BEGIN Provided data
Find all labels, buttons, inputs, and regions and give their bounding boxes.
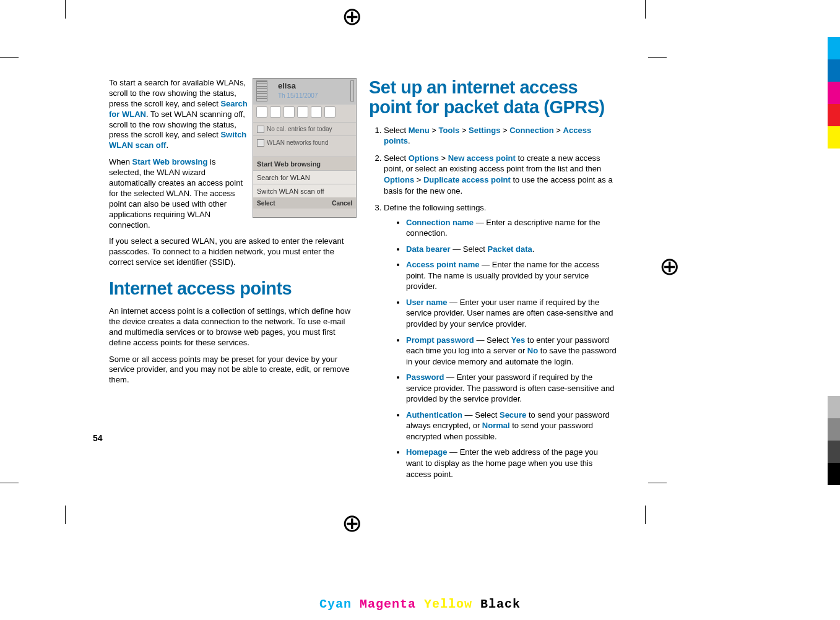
setting-name: User name xyxy=(406,298,447,307)
ui-term: Yes xyxy=(511,335,525,345)
list-item: Select Menu > Tools > Settings > Connect… xyxy=(384,125,617,147)
registration-mark-icon: ⊕ xyxy=(342,4,363,28)
list-item: Select Options > New access point to cre… xyxy=(384,153,617,196)
ui-term: Packet data xyxy=(488,244,532,254)
phone-operator: elisa xyxy=(278,81,296,90)
list-item: Define the following settings. Connectio… xyxy=(384,202,617,480)
ui-term: Tools xyxy=(439,126,460,135)
phone-date: Th 15/11/2007 xyxy=(278,92,318,99)
phone-popup-menu: Start Web browsing Search for WLAN Switc… xyxy=(253,157,356,197)
cmyk-yellow: Yellow xyxy=(424,597,472,611)
ui-term: Start Web browsing xyxy=(132,157,208,166)
ui-term: Normal xyxy=(482,421,510,430)
app-icon xyxy=(311,106,322,118)
setting-name: Homepage xyxy=(406,447,447,457)
phone-menu-item: Switch WLAN scan off xyxy=(253,184,356,197)
registration-mark-icon: ⊕ xyxy=(342,510,363,535)
app-icon xyxy=(256,106,267,118)
ui-term: Secure xyxy=(500,410,526,420)
setting-name: Data bearer xyxy=(406,244,451,254)
ui-term: Options xyxy=(409,153,439,163)
list-item: Access point name — Enter the name for t… xyxy=(406,259,617,292)
section-heading: Internet access points xyxy=(109,279,357,299)
body-text: An internet access point is a collection… xyxy=(109,306,357,348)
list-item: Data bearer — Select Packet data. xyxy=(406,244,617,255)
softkey-left: Select xyxy=(257,200,275,207)
setting-name: Connection name xyxy=(406,218,474,227)
phone-screenshot: elisa Th 15/11/2007 No cal. entries for … xyxy=(253,78,357,218)
list-item: Homepage — Enter the web address of the … xyxy=(406,447,617,480)
battery-icon xyxy=(350,80,354,101)
list-item: Password — Enter your password if requir… xyxy=(406,372,617,405)
cmyk-magenta: Magenta xyxy=(360,597,416,611)
ui-term: Options xyxy=(384,175,414,184)
page-number: 54 xyxy=(93,433,103,443)
ui-term: New access point xyxy=(448,153,516,163)
cmyk-label: Cyan Magenta Yellow Black xyxy=(319,597,521,611)
body-text: Some or all access points may be preset … xyxy=(109,355,357,386)
left-column: elisa Th 15/11/2007 No cal. entries for … xyxy=(109,78,357,486)
ui-term: Menu xyxy=(409,126,430,135)
list-item: Authentication — Select Secure to send y… xyxy=(406,410,617,442)
body-text: If you select a secured WLAN, you are as… xyxy=(109,236,357,268)
setting-name: Password xyxy=(406,372,444,382)
ui-term: Settings xyxy=(469,126,500,135)
cmyk-black: Black xyxy=(480,597,521,611)
phone-menu-item: Start Web browsing xyxy=(253,157,356,170)
setting-name: Authentication xyxy=(406,410,462,420)
cmyk-cyan: Cyan xyxy=(319,597,352,611)
list-item: User name — Enter your user name if requ… xyxy=(406,297,617,330)
page-content: elisa Th 15/11/2007 No cal. entries for … xyxy=(109,78,629,486)
app-icon xyxy=(324,106,336,118)
settings-bullets: Connection name — Enter a descriptive na… xyxy=(384,217,617,480)
list-item: Prompt password — Select Yes to enter yo… xyxy=(406,335,617,368)
signal-icon xyxy=(256,80,267,101)
app-icon xyxy=(284,106,295,118)
phone-menu-item: Search for WLAN xyxy=(253,170,356,184)
section-heading: Set up an internet access point for pack… xyxy=(369,78,617,118)
phone-softkeys: Select Cancel xyxy=(253,197,356,209)
phone-wlan-row: WLAN networks found xyxy=(253,136,356,149)
softkey-right: Cancel xyxy=(332,200,352,207)
ui-term: Connection xyxy=(509,126,554,135)
list-item: Connection name — Enter a descriptive na… xyxy=(406,217,617,239)
color-calibration-bars xyxy=(828,37,840,149)
ui-term: No xyxy=(527,346,538,355)
setting-name: Prompt password xyxy=(406,335,474,345)
phone-row-text: No cal. entries for today xyxy=(267,126,332,132)
phone-row-text: WLAN networks found xyxy=(267,139,329,146)
right-column: Set up an internet access point for pack… xyxy=(369,78,617,486)
calendar-icon xyxy=(257,126,264,133)
app-icon xyxy=(297,106,308,118)
color-calibration-bars xyxy=(828,396,840,485)
app-icon xyxy=(270,106,281,118)
wlan-icon xyxy=(257,139,264,147)
registration-mark-icon: ⊕ xyxy=(659,254,680,278)
setting-name: Access point name xyxy=(406,260,480,269)
phone-calendar-row: No cal. entries for today xyxy=(253,122,356,136)
phone-icon-row xyxy=(253,105,356,122)
ui-term: Duplicate access point xyxy=(423,175,511,184)
steps-list: Select Menu > Tools > Settings > Connect… xyxy=(369,125,617,480)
END Provided data
▶ **What you need to do**:
Return every line above word for word, minus images.

▶ **Task solution**:
Find all labels, buttons, inputs, and regions and give their bounding boxes.
setting-name: User name xyxy=(406,298,447,307)
ui-term: Yes xyxy=(511,335,525,345)
list-item: Select Menu > Tools > Settings > Connect… xyxy=(384,125,617,147)
registration-mark-icon: ⊕ xyxy=(342,4,363,28)
list-item: Select Options > New access point to cre… xyxy=(384,153,617,196)
ui-term: Packet data xyxy=(488,244,532,254)
phone-operator: elisa xyxy=(278,81,296,90)
list-item: Define the following settings. Connectio… xyxy=(384,202,617,480)
ui-term: Tools xyxy=(439,126,460,135)
phone-date: Th 15/11/2007 xyxy=(278,92,318,99)
phone-popup-menu: Start Web browsing Search for WLAN Switc… xyxy=(253,157,356,197)
cmyk-yellow: Yellow xyxy=(424,597,472,611)
ui-term: Start Web browsing xyxy=(132,157,208,166)
ui-term: Normal xyxy=(482,421,510,430)
app-icon xyxy=(311,106,322,118)
setting-name: Homepage xyxy=(406,447,447,457)
phone-menu-item: Switch WLAN scan off xyxy=(253,184,356,197)
registration-mark-icon: ⊕ xyxy=(342,510,363,535)
app-icon xyxy=(256,106,267,118)
ui-term: Secure xyxy=(500,410,526,420)
setting-name: Data bearer xyxy=(406,244,451,254)
ui-term: Options xyxy=(409,153,439,163)
list-item: Access point name — Enter the name for t… xyxy=(406,259,617,292)
section-heading: Internet access points xyxy=(109,279,357,299)
body-text: An internet access point is a collection… xyxy=(109,306,357,348)
list-item: Data bearer — Select Packet data. xyxy=(406,244,617,255)
softkey-left: Select xyxy=(257,200,275,207)
setting-name: Connection name xyxy=(406,218,474,227)
phone-screenshot: elisa Th 15/11/2007 No cal. entries for … xyxy=(253,78,357,218)
list-item: Homepage — Enter the web address of the … xyxy=(406,447,617,480)
battery-icon xyxy=(350,80,354,101)
list-item: Password — Enter your password if requir… xyxy=(406,372,617,405)
cmyk-magenta: Magenta xyxy=(360,597,416,611)
ui-term: Options xyxy=(384,175,414,184)
page-number: 54 xyxy=(93,433,103,443)
ui-term: New access point xyxy=(448,153,516,163)
cmyk-label: Cyan Magenta Yellow Black xyxy=(319,597,521,611)
body-text: Some or all access points may be preset … xyxy=(109,355,357,386)
left-column: elisa Th 15/11/2007 No cal. entries for … xyxy=(109,78,357,486)
ui-term: Menu xyxy=(409,126,430,135)
list-item: Authentication — Select Secure to send y… xyxy=(406,410,617,442)
body-text: If you select a secured WLAN, you are as… xyxy=(109,236,357,268)
setting-name: Password xyxy=(406,372,444,382)
ui-term: Settings xyxy=(469,126,500,135)
cmyk-black: Black xyxy=(480,597,521,611)
phone-menu-item: Start Web browsing xyxy=(253,157,356,170)
setting-name: Authentication xyxy=(406,410,462,420)
cmyk-cyan: Cyan xyxy=(319,597,352,611)
list-item: User name — Enter your user name if requ… xyxy=(406,297,617,330)
page-content: elisa Th 15/11/2007 No cal. entries for … xyxy=(109,78,629,486)
app-icon xyxy=(324,106,336,118)
settings-bullets: Connection name — Enter a descriptive na… xyxy=(384,217,617,480)
list-item: Prompt password — Select Yes to enter yo… xyxy=(406,335,617,368)
signal-icon xyxy=(256,80,267,101)
app-icon xyxy=(284,106,295,118)
phone-menu-item: Search for WLAN xyxy=(253,170,356,184)
section-heading: Set up an internet access point for pack… xyxy=(369,78,617,118)
phone-softkeys: Select Cancel xyxy=(253,197,356,209)
phone-wlan-row: WLAN networks found xyxy=(253,136,356,149)
softkey-right: Cancel xyxy=(332,200,352,207)
ui-term: Connection xyxy=(509,126,554,135)
list-item: Connection name — Enter a descriptive na… xyxy=(406,217,617,239)
color-calibration-bars xyxy=(828,37,840,149)
ui-term: No xyxy=(527,346,538,355)
setting-name: Prompt password xyxy=(406,335,474,345)
phone-row-text: No cal. entries for today xyxy=(267,126,332,132)
phone-row-text: WLAN networks found xyxy=(267,139,329,146)
right-column: Set up an internet access point for pack… xyxy=(369,78,617,486)
calendar-icon xyxy=(257,126,264,133)
app-icon xyxy=(297,106,308,118)
color-calibration-bars xyxy=(828,396,840,485)
app-icon xyxy=(270,106,281,118)
wlan-icon xyxy=(257,139,264,147)
registration-mark-icon: ⊕ xyxy=(659,254,680,278)
setting-name: Access point name xyxy=(406,260,480,269)
phone-calendar-row: No cal. entries for today xyxy=(253,122,356,136)
phone-icon-row xyxy=(253,105,356,122)
ui-term: Duplicate access point xyxy=(423,175,511,184)
steps-list: Select Menu > Tools > Settings > Connect… xyxy=(369,125,617,480)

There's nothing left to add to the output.